Collected data
==*==

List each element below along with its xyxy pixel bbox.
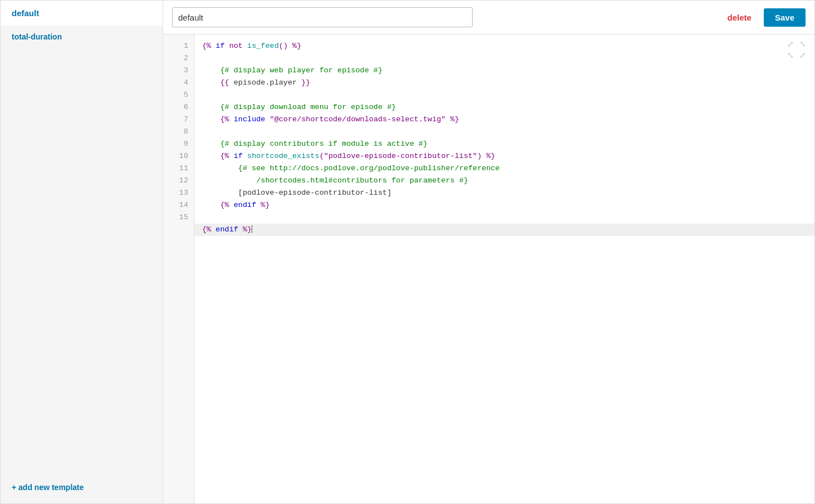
ln-11: 11: [163, 162, 194, 175]
code-line-4: {{ episode.player }}: [202, 78, 310, 87]
ln-8: 8: [163, 126, 194, 138]
expand-row-top: ⤢ ⤡: [785, 39, 808, 49]
sidebar-item-total-duration[interactable]: total-duration: [1, 26, 163, 48]
ln-9: 9: [163, 138, 194, 150]
sidebar: default total-duration + add new templat…: [1, 1, 163, 503]
code-line-7: {% include "@core/shortcode/downloads-se…: [202, 115, 459, 123]
shrink-bottomright-icon[interactable]: ⤢: [798, 50, 808, 60]
add-template-link[interactable]: + add new template: [12, 483, 84, 492]
ln-15: 15: [163, 211, 194, 224]
app-container: default total-duration + add new templat…: [0, 0, 815, 504]
expand-icons: ⤢ ⤡ ⤡ ⤢: [785, 39, 808, 60]
line-numbers: 1 2 3 4 5 6 7 8 9 10 11 12 13 14 15: [163, 34, 194, 503]
ln-1: 1: [163, 40, 194, 52]
code-line-13: {% endif %}: [202, 201, 270, 209]
ln-13: 13: [163, 187, 194, 199]
save-button[interactable]: Save: [764, 8, 806, 27]
code-line-10: {% if shortcode_exists("podlove-episode-…: [202, 152, 495, 160]
ln-12: 12: [163, 175, 194, 187]
code-line-15: {% endif %}⎸: [194, 224, 814, 236]
code-line-12: [podlove-episode-contributor-list]: [202, 189, 391, 197]
expand-row-bottom: ⤡ ⤢: [785, 50, 808, 60]
sidebar-item-default[interactable]: default: [1, 1, 163, 26]
main-panel: delete Save 1 2 3 4 5 6 7 8 9 10 11 12 1…: [163, 1, 814, 503]
ln-2: 2: [163, 52, 194, 65]
editor-wrapper: 1 2 3 4 5 6 7 8 9 10 11 12 13 14 15 {% i…: [163, 34, 814, 503]
shrink-bottomleft-icon[interactable]: ⤡: [785, 50, 796, 60]
code-line-1: {% if not is_feed() %}: [202, 42, 301, 50]
code-line-6: {# display download menu for episode #}: [202, 103, 396, 111]
ln-6: 6: [163, 101, 194, 113]
template-name-input[interactable]: [172, 7, 473, 27]
ln-10: 10: [163, 150, 194, 162]
ln-4: 4: [163, 77, 194, 89]
delete-button[interactable]: delete: [722, 9, 757, 26]
ln-14: 14: [163, 199, 194, 211]
toolbar: delete Save: [163, 1, 814, 34]
ln-3: 3: [163, 65, 194, 77]
sidebar-footer: + add new template: [1, 471, 163, 503]
code-line-11: {# see http://docs.podlove.org/podlove-p…: [202, 164, 500, 185]
expand-topleft-icon[interactable]: ⤢: [785, 39, 796, 49]
code-line-3: {# display web player for episode #}: [202, 66, 382, 75]
ln-5: 5: [163, 89, 194, 101]
code-line-9: {# display contributors if module is act…: [202, 140, 428, 148]
ln-7: 7: [163, 113, 194, 126]
expand-topright-icon[interactable]: ⤡: [798, 39, 808, 49]
code-editor[interactable]: {% if not is_feed() %} {# display web pl…: [194, 34, 814, 503]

==*==

Each line of the entries above that contains "shrink" must be copied into the answer.

shrink-bottomright-icon[interactable]: ⤢: [798, 50, 808, 60]
shrink-bottomleft-icon[interactable]: ⤡: [785, 50, 796, 60]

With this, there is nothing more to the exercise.